What is intermittent fasting?
Fasting means abstaining from food or drink for a specific period. However, when it is associated with the word intermittent, it defines an eating pattern focusing on WHEN to eat rather than WHAT to eat.
Intermittent fasting (IF) is an eating regimen that pivots between fasting and eating during a specific time. It has three methods:
- Alternate-day fasting – This method involves fasting every other day.
- Time-restricted eating – Following this method, a person will need to fast for 12 hours daily. We can eat freely during the remaining hours.
- Eat, Stop, Eat – This method involves a 24-hour fast once or twice weekly.

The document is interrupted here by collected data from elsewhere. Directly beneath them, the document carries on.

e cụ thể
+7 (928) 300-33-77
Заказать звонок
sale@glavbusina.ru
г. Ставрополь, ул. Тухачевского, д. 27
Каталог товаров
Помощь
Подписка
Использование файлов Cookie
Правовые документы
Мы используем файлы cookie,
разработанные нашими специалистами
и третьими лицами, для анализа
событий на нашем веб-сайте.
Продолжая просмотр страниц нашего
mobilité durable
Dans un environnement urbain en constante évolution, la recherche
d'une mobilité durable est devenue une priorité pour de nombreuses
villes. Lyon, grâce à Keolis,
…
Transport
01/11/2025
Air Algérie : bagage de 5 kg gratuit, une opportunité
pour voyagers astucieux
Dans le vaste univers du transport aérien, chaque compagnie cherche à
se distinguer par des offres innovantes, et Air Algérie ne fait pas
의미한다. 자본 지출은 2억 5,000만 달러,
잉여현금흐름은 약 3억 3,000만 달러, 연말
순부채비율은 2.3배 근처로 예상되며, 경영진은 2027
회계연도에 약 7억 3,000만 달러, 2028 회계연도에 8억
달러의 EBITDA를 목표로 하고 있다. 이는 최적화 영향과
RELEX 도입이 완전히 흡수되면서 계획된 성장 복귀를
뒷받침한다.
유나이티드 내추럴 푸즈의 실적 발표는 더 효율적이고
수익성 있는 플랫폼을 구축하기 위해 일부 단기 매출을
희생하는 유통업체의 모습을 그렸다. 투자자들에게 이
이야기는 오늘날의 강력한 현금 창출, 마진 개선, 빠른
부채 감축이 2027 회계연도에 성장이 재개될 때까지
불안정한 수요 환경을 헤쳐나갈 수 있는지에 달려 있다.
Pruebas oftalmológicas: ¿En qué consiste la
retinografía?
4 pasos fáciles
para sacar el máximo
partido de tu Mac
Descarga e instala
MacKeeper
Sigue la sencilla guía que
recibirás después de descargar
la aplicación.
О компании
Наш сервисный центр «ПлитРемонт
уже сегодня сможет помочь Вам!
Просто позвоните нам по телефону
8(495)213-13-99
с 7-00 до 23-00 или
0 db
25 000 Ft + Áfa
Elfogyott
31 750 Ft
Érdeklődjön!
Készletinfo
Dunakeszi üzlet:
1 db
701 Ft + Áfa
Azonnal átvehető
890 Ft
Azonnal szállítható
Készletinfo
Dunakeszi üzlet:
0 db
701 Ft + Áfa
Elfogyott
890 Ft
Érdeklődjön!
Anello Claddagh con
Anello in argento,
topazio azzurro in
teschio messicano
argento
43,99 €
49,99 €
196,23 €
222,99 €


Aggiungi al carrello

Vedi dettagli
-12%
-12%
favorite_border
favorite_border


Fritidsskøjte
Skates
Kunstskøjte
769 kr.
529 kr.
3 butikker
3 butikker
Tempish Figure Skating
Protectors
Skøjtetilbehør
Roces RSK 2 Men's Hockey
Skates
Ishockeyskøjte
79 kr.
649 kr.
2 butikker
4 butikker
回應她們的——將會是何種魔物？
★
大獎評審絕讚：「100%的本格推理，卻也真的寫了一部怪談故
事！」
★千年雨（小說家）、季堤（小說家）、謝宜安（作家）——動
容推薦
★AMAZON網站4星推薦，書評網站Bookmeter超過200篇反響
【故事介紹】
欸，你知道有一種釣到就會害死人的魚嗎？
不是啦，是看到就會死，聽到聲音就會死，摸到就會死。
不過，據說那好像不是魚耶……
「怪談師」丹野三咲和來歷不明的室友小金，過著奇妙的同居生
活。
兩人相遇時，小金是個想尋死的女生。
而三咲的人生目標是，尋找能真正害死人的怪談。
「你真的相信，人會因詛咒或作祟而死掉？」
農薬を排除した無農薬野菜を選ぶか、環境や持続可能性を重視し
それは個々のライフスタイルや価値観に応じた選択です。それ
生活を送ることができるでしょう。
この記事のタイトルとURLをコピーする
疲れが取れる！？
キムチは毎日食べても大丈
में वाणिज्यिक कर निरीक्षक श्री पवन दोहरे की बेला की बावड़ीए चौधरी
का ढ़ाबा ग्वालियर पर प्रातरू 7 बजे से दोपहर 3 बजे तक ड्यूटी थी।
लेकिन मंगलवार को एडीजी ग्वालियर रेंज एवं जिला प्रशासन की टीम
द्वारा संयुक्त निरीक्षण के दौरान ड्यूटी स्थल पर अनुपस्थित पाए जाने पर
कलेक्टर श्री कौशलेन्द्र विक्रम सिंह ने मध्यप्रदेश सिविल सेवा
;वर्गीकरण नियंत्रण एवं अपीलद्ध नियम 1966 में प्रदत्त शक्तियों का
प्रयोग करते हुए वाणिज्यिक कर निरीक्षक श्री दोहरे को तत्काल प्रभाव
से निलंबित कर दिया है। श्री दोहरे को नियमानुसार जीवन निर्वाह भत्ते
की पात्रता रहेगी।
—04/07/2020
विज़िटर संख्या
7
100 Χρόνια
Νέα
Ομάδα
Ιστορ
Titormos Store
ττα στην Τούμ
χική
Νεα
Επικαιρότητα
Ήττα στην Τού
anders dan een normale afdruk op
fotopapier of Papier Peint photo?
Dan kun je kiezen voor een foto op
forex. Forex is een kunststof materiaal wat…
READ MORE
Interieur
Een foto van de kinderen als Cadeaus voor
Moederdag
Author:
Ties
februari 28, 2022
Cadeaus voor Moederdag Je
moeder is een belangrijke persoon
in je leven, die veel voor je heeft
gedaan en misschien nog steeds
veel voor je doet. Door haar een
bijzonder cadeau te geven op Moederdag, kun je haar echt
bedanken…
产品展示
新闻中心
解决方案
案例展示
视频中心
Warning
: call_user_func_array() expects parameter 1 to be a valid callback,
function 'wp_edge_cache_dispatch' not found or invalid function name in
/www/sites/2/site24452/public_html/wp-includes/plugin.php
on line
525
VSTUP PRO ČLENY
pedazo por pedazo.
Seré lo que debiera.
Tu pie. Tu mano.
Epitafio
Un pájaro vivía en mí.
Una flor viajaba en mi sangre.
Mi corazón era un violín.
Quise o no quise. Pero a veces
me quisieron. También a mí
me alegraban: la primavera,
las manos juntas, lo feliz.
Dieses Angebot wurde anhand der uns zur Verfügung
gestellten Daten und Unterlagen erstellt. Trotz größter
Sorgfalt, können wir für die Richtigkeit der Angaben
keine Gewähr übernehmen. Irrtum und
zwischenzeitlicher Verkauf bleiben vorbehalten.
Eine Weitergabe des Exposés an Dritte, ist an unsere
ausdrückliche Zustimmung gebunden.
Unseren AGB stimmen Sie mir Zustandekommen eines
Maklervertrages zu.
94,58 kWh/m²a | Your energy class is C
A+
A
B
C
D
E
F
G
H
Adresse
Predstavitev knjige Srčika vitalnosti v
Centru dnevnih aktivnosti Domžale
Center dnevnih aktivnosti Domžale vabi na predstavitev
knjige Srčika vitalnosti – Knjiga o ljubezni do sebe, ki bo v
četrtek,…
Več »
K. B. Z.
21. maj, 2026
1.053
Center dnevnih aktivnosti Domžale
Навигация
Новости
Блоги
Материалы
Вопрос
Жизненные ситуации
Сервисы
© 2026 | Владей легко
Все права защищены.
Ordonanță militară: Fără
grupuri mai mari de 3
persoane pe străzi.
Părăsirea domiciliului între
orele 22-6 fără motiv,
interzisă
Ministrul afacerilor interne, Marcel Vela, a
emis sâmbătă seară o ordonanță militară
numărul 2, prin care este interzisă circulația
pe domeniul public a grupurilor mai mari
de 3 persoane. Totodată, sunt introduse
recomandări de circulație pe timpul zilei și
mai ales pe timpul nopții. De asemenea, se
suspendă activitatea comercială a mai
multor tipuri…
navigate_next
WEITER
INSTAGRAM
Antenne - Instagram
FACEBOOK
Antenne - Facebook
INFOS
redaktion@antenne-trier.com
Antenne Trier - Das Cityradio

The trend of intermittent fasting has taken the world by storm. Research supports its fame by stating that it is an excellent way to manage weight and reverse some health conditions. However, does it also manage varying blood sugar levels? Let us find out.
How does intermittent fasting work for diabetes?
Research suggests that intermittent fasting can assist diabetes patients in several ways. This eating method can:
- Boost insulin sensitivity
- Prevent insulin resistance
- Promote weight loss
- Inhibit systematic inflammation
- Improve blood sugar levels
Of all the types of diabetes known today, it is type 2 diabetes that is deeply linked with the benefits of intermittent fasting.
While oral medications serve as the primary form of type 2 diabetes treatment, it is essential to note that the reversal is possible by observing the right eating method. Treating the condition is not just about lowering blood sugar levels but also increasing the body’s sensitivity to insulin and decreasing inflammation. This is possible by following a fasting plan, just like intermittent fasting. How?
Research suggests that because intermittent fasting can reduce weight, it increases the body’s insulin sensitivity. As insulin resistance is common in type 2 diabetes, reversing it through weight loss prevents not only the risk of diabetes but also encourages proper response to the hormone insulin. While fasting, insulin levels drop, which facilitates fat burning. As a result, insulin sensitivity increases.
In addition, intermittent fasting supports a favourable metabolic shift. Instead of using carbohydrates, it uses fat for fuel. Fasting 12 hours a day causes the body to convert its stored fat into energy. As a result, we lose weight.
How do diabetes patients benefit from intermittent fasting?
According to studies, following IF can reduce body weight by about 3 – 8% in just 3 – 4 weeks. Many people report losing belly fat after following this plan for weeks.
Significant weight loss can help a lot in reversing insulin resistance, the top contributor to type 2 diabetes. For people at high risk of diabetes, the role of IF in preventing obesity is massive.
Is intermittent fasting safe for diabetes?
While intermittent fasting has appealing benefits for everyone, it has drawbacks for blood sugar control. Its short-term effects on diabetes patients are remarkable; however, its long-term efficiency is not yet proven. More studies are necessary to support the long-term benefits of this eating plan.
Before trying out a popular eating plan, there are things you need to keep in mind to ensure it is the right fit for your condition.
First, you need to discuss your plans with your doctor. Ask for advice on what type of diet or regimen to follow. Inquire if it’s safe for you to try a new diet system.
Second, select a plan that’s right for you. Note that trying a new regimen can significantly affect your lifestyle. Can your body tolerate it? Are you prepared for the side effects? Consider these questions before adopting a new meal plan.
Lastly, keep your condition in check if you go for a new meal plan. Monitor your blood sugar levels and other health factors regularly for the first few months, and take preventive measures against unwanted health issues.